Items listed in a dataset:

++++++

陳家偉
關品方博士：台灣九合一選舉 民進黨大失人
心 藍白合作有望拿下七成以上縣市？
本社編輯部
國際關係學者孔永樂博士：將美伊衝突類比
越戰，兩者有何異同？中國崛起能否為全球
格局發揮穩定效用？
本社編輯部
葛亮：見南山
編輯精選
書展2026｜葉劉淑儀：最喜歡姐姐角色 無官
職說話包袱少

++++++

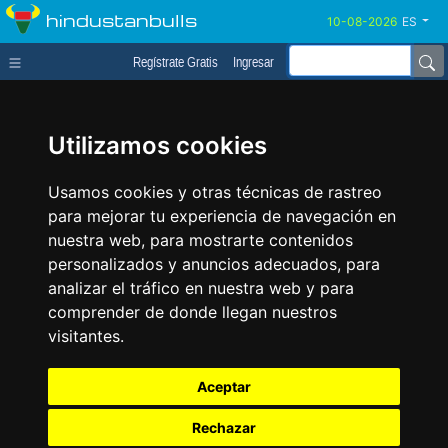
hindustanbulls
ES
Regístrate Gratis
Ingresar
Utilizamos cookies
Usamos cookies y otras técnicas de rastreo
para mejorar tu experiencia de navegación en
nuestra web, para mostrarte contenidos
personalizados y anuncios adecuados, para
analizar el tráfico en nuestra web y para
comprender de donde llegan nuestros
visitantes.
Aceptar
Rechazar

++++++

### WHAT THE TASK REQUIRES:
Copy every line from the entries that contains the word "cookies".

### EXERCISE RESPONSE:
Utilizamos cookies
Usamos cookies y otras técnicas de rastreo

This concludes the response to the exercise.